**EXERCISE DIRECTIONS**
Look through the records below, count the lines with the word "средств", and reply with only the number.

**EXCERPTED RECORDS**
· · · ·

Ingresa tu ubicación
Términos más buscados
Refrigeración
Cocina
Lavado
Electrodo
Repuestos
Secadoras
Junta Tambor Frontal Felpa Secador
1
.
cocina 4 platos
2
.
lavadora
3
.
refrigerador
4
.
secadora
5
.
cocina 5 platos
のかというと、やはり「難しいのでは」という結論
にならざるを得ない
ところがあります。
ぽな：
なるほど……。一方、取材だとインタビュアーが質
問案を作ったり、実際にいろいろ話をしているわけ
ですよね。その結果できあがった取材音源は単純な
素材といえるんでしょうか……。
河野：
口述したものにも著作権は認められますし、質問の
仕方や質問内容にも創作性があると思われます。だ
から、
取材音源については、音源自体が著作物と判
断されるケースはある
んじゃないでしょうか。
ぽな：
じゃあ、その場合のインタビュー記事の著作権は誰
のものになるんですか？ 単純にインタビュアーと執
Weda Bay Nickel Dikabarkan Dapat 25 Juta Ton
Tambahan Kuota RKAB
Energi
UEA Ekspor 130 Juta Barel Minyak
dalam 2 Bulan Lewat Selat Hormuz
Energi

· · · ·

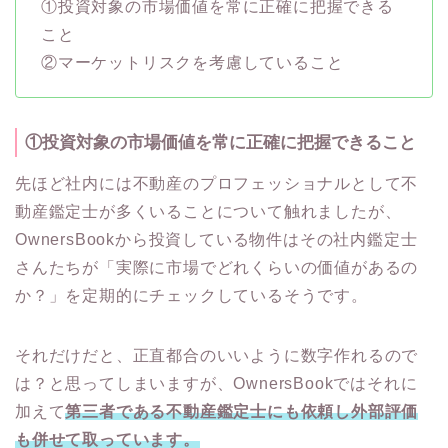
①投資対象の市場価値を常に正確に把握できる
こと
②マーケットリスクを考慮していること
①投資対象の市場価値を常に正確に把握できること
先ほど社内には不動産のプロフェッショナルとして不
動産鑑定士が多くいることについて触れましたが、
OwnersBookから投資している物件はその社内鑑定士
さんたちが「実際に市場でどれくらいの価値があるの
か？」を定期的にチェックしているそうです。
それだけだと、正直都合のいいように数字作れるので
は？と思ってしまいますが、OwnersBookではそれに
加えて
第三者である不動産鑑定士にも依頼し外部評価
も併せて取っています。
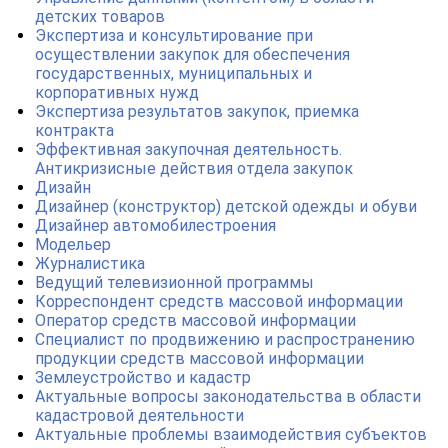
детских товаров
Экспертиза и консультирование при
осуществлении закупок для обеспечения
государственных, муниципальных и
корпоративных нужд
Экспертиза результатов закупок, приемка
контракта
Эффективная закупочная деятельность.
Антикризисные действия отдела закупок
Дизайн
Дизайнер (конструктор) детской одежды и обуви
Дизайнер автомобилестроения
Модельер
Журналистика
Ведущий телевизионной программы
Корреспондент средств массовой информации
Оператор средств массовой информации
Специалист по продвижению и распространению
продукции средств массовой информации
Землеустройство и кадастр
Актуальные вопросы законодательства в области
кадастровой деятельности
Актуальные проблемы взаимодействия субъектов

· · · ·

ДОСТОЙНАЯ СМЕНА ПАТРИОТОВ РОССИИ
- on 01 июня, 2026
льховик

· · · ·

**RESPONSE TO THIS EXERCISE**
3